Women working in the biomedical sciences generally submit fewer grant applications and, when funded, receive smaller grants than their male counterparts, researchers from the University of Leicester write at Nature. At the same time, women in the social sciences are funded at rates and amounts that closely resemble their male peers. This, they note, may hold lessons on how to achieve greater equality.

A team led by Leicester's Paul Boyle examined applications to the UK Economic and Social Research Council Research Grants open call program submitted between 2008 and 2013. From this, they found that though women were less likely to apply for grants than men, men and women were equally successful in being funded.

The median amount awarded, they note, didn't differ between men and women.
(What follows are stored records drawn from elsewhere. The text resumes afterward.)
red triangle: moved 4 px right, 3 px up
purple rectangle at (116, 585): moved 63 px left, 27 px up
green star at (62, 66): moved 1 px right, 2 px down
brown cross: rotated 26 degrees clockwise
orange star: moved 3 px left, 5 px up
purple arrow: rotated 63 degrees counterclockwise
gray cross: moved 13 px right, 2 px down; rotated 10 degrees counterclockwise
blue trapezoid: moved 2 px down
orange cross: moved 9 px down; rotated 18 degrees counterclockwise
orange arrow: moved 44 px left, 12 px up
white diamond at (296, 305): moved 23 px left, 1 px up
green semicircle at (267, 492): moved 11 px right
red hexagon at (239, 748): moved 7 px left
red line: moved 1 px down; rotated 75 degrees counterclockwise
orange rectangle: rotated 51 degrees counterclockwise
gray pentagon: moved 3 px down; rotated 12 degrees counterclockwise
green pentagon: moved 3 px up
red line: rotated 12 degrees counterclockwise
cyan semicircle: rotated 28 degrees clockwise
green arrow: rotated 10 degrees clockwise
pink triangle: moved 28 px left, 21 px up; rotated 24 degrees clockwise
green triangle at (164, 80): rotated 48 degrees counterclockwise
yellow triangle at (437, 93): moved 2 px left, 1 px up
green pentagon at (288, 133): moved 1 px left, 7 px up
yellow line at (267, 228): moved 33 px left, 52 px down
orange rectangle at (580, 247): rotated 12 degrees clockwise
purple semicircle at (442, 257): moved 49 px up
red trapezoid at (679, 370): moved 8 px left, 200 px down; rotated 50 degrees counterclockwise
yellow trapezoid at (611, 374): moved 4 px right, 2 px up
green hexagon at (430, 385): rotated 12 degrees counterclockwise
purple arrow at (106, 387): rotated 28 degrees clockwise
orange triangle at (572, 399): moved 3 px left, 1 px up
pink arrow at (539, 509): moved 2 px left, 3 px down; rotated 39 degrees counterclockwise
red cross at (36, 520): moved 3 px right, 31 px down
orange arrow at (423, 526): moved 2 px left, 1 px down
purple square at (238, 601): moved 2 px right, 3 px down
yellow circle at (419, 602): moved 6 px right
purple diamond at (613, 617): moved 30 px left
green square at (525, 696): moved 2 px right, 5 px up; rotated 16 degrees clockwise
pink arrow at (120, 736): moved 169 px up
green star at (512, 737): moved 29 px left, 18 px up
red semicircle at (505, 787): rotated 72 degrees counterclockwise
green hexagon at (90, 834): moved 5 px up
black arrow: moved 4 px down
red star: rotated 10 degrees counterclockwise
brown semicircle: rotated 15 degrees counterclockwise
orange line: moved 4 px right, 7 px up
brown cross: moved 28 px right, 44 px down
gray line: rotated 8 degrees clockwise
In the biomedical sciences, by contrast, Boyle and his team found greater differences. Based on data from the UK Medical Research Council and the Wellcome Trust, they report that women in biomedical fields were even less likely to submit grant applications and their awards were typically smaller than awards made to men.

"Whether these differences are a result of endemic discriminatory practices that discourage women from applying for awards — and for larger ones — in biomedical disciplines should be the focus of intense scrutiny," the researchers say at Nature.

They further suggest that the social sciences have benefitted from an earlier embrace of feminist research-management practices and awareness of the institutionalized male culture of universities "that may be taking longer to permeate" STEM fields.

Boyle and his team add that structural changes are needed within universities and funding agencies to reduce gender inequality.